We notice this easily in our kids. They’re struggling with something and exclaim, “I can’t. It’s too hard.” I’ve yet to meet a loving parent who hears their child say “I can’t make friends” or “this maths is too hard” and they respond with, “Yep. You’re right. You’re not very bright and you’re not very likeable. Fact is, you’re a bit of a Nigel-no-friends.” Cruel. And wrong.
We look at them, square our shoulders, and smile. We offer encouragement: “You’ve got this. I believe in you. You’ve done it before.”
Maybe we even jump in and help a little.
What we’re doing in that moment is offering them a new script. In essence, we’re saying “the story you’re telling yourself is unhelpful – and untrue.” So we rewrite it for them.
Bad news time.

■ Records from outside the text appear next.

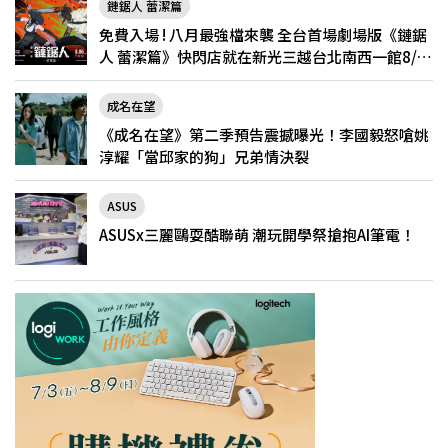
鏈鋸人 蕾潔篇
免費入場 ! 八月最強檔來襲 全台首場劇場版《鏈鋸
人 蕾潔篇》快閃店就在新光三越台北南西一館8/6
限定登場
成名在望
《成名在望》第二季預告震撼曝光！李國毅怒嗆姚
淳耀「當邱家的狗」兄弟情決裂
ASUS
ASUSx三麗鷗耍酷聯萌 潮玩開學祭搶抱AI筆電！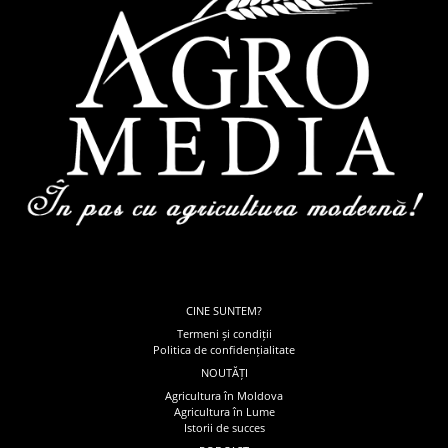
CINE SUNTEM?
Termeni și condiții
Politica de confidențialitate
NOUTĂȚI
Agricultura în Moldova
Agricultura în Lume
Istorii de succes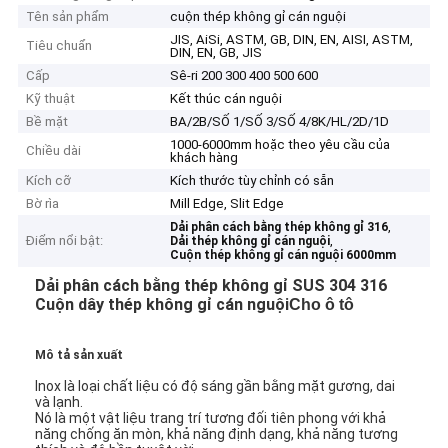
Tên sản phẩm
cuộn thép không gỉ cán nguội
JIS, AiSi, ASTM, GB, DIN, EN, AISI, ASTM,
Tiêu chuẩn
DIN, EN, GB, JIS
Cấp
Sê-ri 200 300 400 500 600
Kỹ thuật
Kết thúc cán nguội
Bề mặt
BA/2B/SỐ 1/SỐ 3/SỐ 4/8K/HL/2D/1D
1000-6000mm hoặc theo yêu cầu của
Chiều dài
khách hàng
Kích cỡ
Kích thước tùy chỉnh có sẵn
Bờ rìa
Mill Edge, Slit Edge
,
Dải phân cách bằng thép không gỉ 316
Điểm nổi bật:
,
Dải thép không gỉ cán nguội
Cuộn thép không gỉ cán nguội 6000mm
Dải phân cách bằng thép không gỉ SUS 304 316
Cuộn dây thép không gỉ cán nguội
Cho ô tô
Mô tả sản xuất
Inox là loại chất liệu có độ sáng gần bằng mặt gương, dai
và lạnh.
Nó là một vật liệu trang trí tương đối tiên phong với khả
năng chống ăn mòn, khả năng định dạng, khả năng tương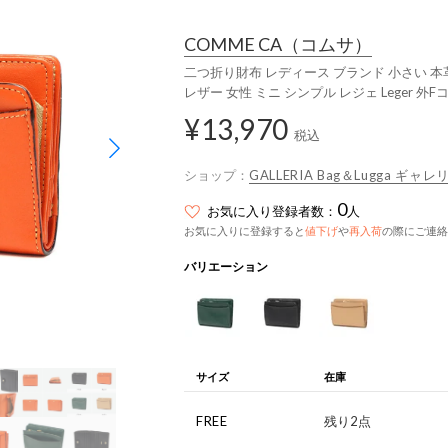
COMME CA
（コムサ）
二つ折り財布 レディース ブランド 小さい 本
レザー 女性 ミニ シンプル レジェ Leger 外
¥13,970
税込
ショップ：
GALLERIA Bag＆Lugga ギャレ
0
お気に入り登録者数：
人
お気に入りに登録すると
値下げ
や
再入荷
の際にご連絡
バリエーション
サイズ
在庫
FREE
残り2点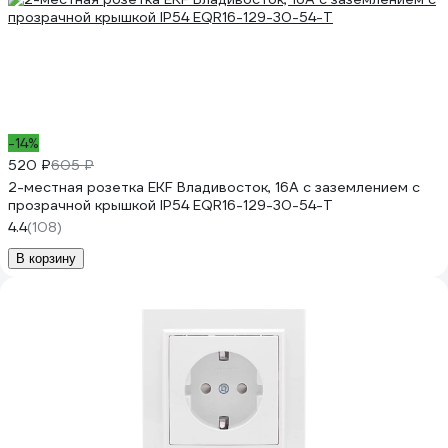
-14%
520 ₽
605 ₽
2-местная розетка EKF Владивосток, 16А с заземлением с
прозрачной крышкой IP54 EQR16-129-30-54-T
4.4
(108)
В корзину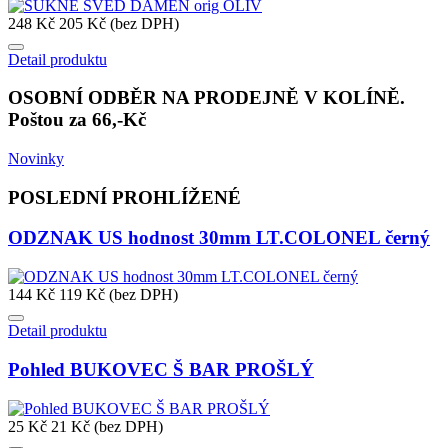
248 Kč
205 Kč (bez DPH)
Detail produktu
OSOBNÍ ODBĚR NA PRODEJNĚ V KOLÍNĚ.
Poštou za 66,-Kč
Novinky
POSLEDNÍ PROHLÍŽENÉ
ODZNAK US hodnost 30mm LT.COLONEL černý
144 Kč
119 Kč (bez DPH)
Detail produktu
Pohled BUKOVEC Š BAR PROŠLÝ
25 Kč
21 Kč (bez DPH)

We have a blind spot. And it’s not about what the kids are saying. We’re all over that.
The blind spot is that we do this for our kids, but rarely for ourselves.
When we’re in the thick of a hard parenting moment, we start telling ourselves stories just like the kids. They come thick and fast.
“She’s driving me crazy. He never listens. I’m doing everything wrong.”
We’d never let our children marinate in that kind of self-talk – but we accept it in ourselves without question.
Limiting self-talk and negative self-talk hamper our effectiveness as parents. They interrupt our relationships. And they deplete us.
Why do we do it? Simple answer: it’s a habit.
Changing it up is as simple as catching ourselves in the middle of an unhelpful story and shifting our focus. Consider a simple swap. Instead of “she’s a good kid, but she’s driving me crazy”, keep the honesty but switch the focus: “She’s driving me crazy right now, but she’s such a good kid.”
It’s almost the same words (although I’ve added ‘right now’ to show that this is not a permanent feature of the child’s personality). But now it’s a different story. The first version ends on the problem. The second ends on the person… and she’s a good person.
Or this one: “My child can’t do school camp.” Objectively, that’s probably not true. But when we make it the story, we (and they) start to believe it and this changes attitudes and behaviours – for the worse. What is true is that your child is probably struggling but with some care and consideration (and perhaps some gentle accommodations), your child can go to school camp. When we say he “can’t”, we tell a limiting, negative story that forecloses possibility. The story “struggling, but finding a way” opens the door to possibility.
My University of Michigan friend, research psychologist Professor Ethan Kross, has spent his career studying the voice inside our heads; what he calls our inner “chatter”. His research shows that the way we talk to ourselves doesn’t just reflect how we feel; it actively shapes what we do, how we cope, and what we believe is possible.
His studies confirm: negative self-talk narrows our thinking and keeps us stuck.
But with the right tools, we can change the channel.
One of Kross’s most practical findings is that if we create distance between the challenge we’re going through and our “self”, we do better, and the way to do that is… tell ourselves a different story.
When we’re caught inside a difficult moment, we lose perspective. We’re so close to it we can only see it one way, and so everything we say to ourselves feels fully factual. “This kid is out of control!” “I have too much to do!” “I can’t handle this any longer.”
Yet even a small shift in how we frame that story can interrupt the negative spiral. It’s called “cognitive reappraisal”. And it’s so simple. We deliberately step back and ask whether the story we’re telling is the only one available.
For parents, this is powerful. The stories we carry about our children (he’s a handful, she’s anxious, this ADHD is out of control) become the lens through which we see every interaction. And children, who are exquisitely tuned to the emotional world of their parents, absorb those stories too.
What does this look like in practice?
When you notice a limiting story about your child, about yourself, about your relationship, try pausing and asking one question: Is this the whole story, or just the loudest part of it right now?
You don’t have to manufacture false optimism. You just have to create enough distance to see that the story is a story – not a verdict.
From there, you rewrite. Not dramatically. Not with a motivational poster. Just a small shift in emphasis.
She’s driving me crazy but she’s such a good kid becomes a temporary, solvable problem. Conversely, a kid who’s driving me crazy starts to feel like a permanent condition.
The mind is a great storyteller. But you’re the author.